Which of the lines in the records below hold the string "æteriske"? Copy every one of them.

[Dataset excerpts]
----

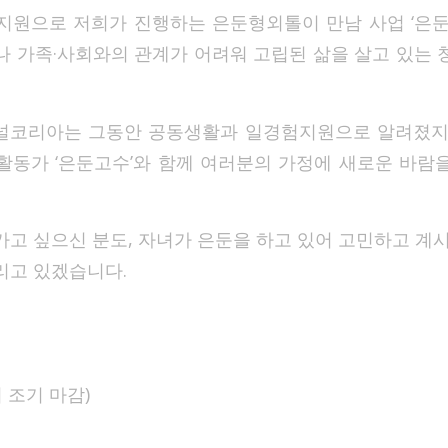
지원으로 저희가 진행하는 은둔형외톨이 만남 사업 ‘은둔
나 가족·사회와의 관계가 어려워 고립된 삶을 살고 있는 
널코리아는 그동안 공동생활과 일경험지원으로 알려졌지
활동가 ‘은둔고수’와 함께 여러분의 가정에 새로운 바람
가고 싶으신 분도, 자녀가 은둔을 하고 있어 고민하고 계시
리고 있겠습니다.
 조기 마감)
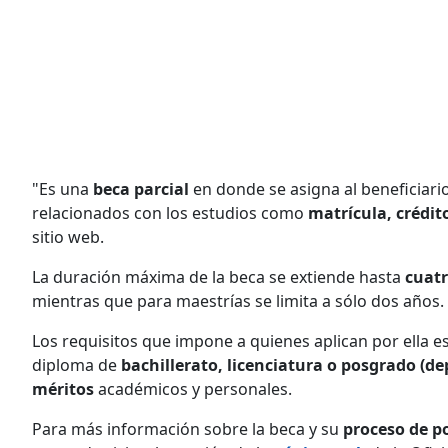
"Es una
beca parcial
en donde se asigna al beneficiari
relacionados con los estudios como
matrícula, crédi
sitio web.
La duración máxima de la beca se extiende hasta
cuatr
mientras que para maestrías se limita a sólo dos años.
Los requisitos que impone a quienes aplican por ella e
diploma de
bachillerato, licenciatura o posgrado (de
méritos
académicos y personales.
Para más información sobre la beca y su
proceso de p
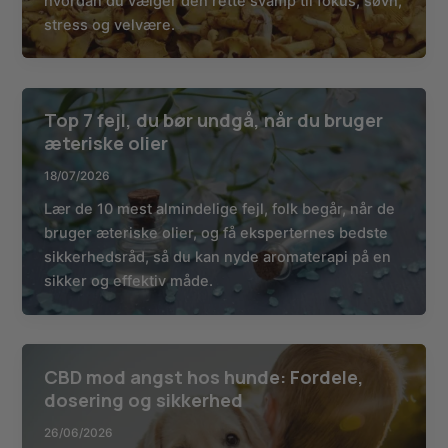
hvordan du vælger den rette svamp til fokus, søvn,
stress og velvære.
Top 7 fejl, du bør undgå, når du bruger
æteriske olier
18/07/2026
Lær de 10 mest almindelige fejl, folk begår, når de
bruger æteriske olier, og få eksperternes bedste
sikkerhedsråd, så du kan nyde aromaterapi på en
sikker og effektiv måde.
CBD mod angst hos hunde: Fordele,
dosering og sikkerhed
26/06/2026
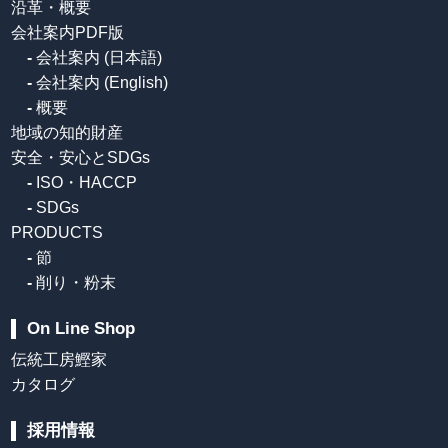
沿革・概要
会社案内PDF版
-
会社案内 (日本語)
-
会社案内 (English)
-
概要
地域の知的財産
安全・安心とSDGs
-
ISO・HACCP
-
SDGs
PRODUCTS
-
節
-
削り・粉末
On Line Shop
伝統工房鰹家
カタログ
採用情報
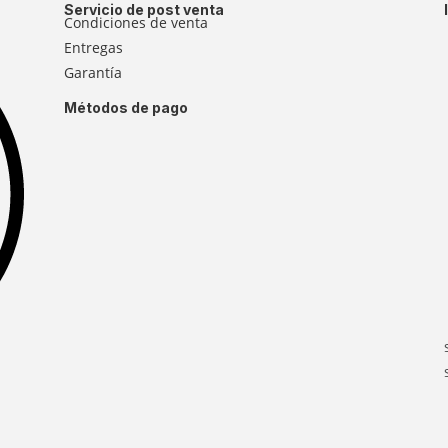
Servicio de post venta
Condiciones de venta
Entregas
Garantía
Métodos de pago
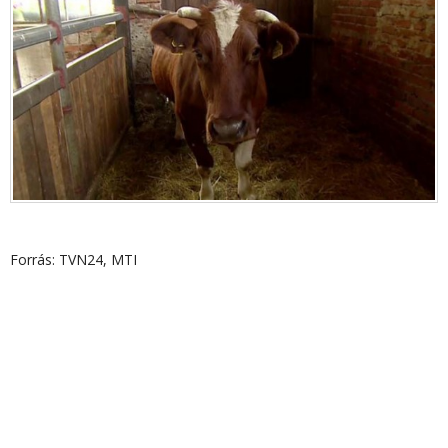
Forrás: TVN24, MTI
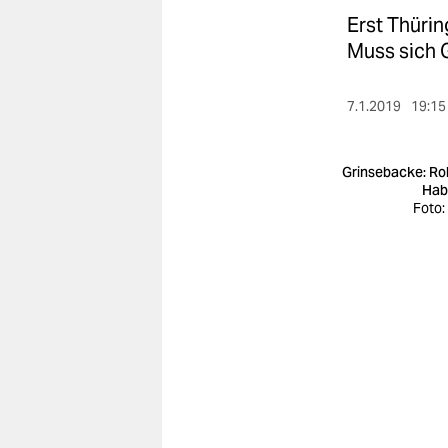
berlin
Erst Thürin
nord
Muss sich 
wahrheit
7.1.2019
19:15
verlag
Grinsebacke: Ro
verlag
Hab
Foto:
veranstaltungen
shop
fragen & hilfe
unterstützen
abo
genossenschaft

----

• _RESULT FOR THIS TASK_
æteriske olier
bruger æteriske olier, og få eksperternes bedste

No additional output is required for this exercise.